The next four days of volunteering for WFP turned out to be a classic road trip around eastern Bolivia, visiting the small communities of rural San Pedro and taking water samples. We spent six hours a day by car, listening to latin music, and having dance parties in the cab of the truck, joined by other health care workers who were along to learn how to use our equipment. We’d return late, do lab analysis, and then go out for another late-night barbecue. And then get up at 7 the next morning and repeat the same thing. I could do this type of work for the rest of my life!
Our mission was to set up a water monitoring program for the local communities, and to pass the equipment and instruction onto local workers. We took baseline measurements for temperature, pH, chlorine, nitrates, nitrites, e coli, and non-fecal bacteria. However what these communities really need is a fluoride monitoring program. A little fluoride in water is healthy, but too much will actually cause tooth decay. This has been the case in these communities, and we hope to have fluoride meters there soon.
A measurement of E. coli (fecal) bacteria in the water supply is probably the most critical indicator of water health. From each sample, we pushed 100 ml of water through a filter, and incubated the leftover bacteria for 24 hours. Visible E. coli colonies were indicated by blue dots which can then be counted. Bolivian standards show that just one colony per 100 ml of tap water is deemed unsafe. In the states, such a recording would initiate a water emergency in most municipalities. In a few towns, tank samples had E. coli counts greater than 200 (too many to count).
Perhaps the most difficult part of this job was reporting back to the communities the results of their contaminated water tanks. In one particular scenario, I presented a powerpoint presentation to the man in charge of water for his small community, with many neighbors looking on. He became quite defensive of his cleaning methods, probably out of embarrassment, and I realized that it was a mistake to make a presentation in front of his friends. I will never present negative results in this manner again. But the consistent problem that we saw in water contamination in San Pedro, and also near Cochabamba, was the that contamination started in the tanks. Fluoride aside, the groundwater was completely healthy, and fecal bacteria developed between the wells and the homes.

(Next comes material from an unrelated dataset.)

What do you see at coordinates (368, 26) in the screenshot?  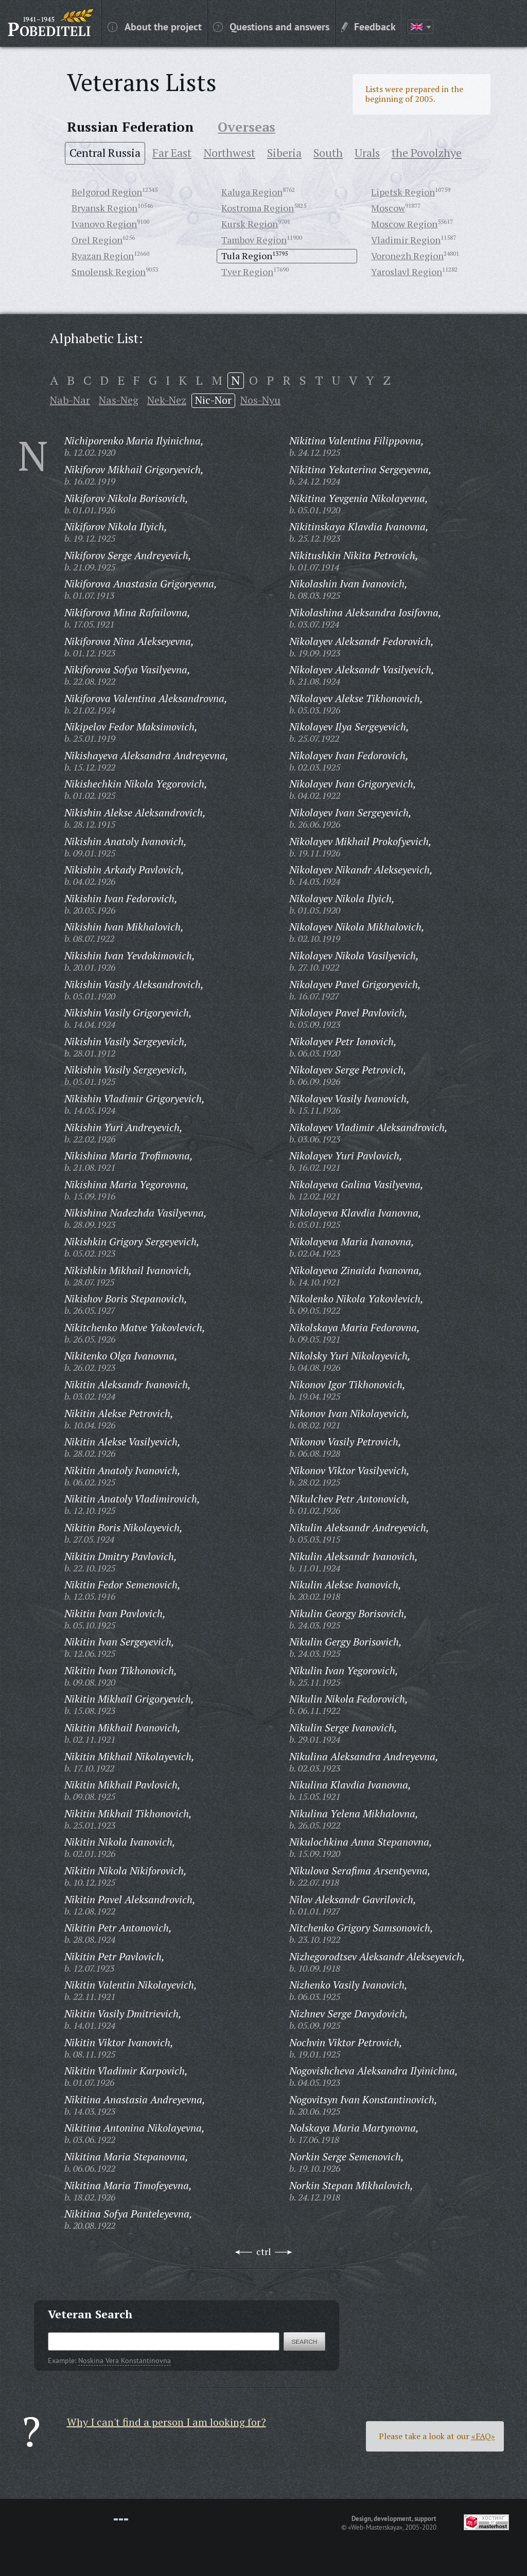 I see `Feedback` at bounding box center [368, 26].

We’re never discovered what was at fault, but as long as the community would accept a chlorinated taste in their water, it was an easy problem to fix.
On the morning of my 31st birthday, Robert and I left our equipment, said farewell to the good friends we made in Montero, and flew back to Cochabamba. Hoping to return on next year’s phase, I haven’t forgotten about the communities around Santa Cruz, images of rotting teeth, nor the curious faces of the children who wanted to play with our water quality kits, and hopefully one day use them for real.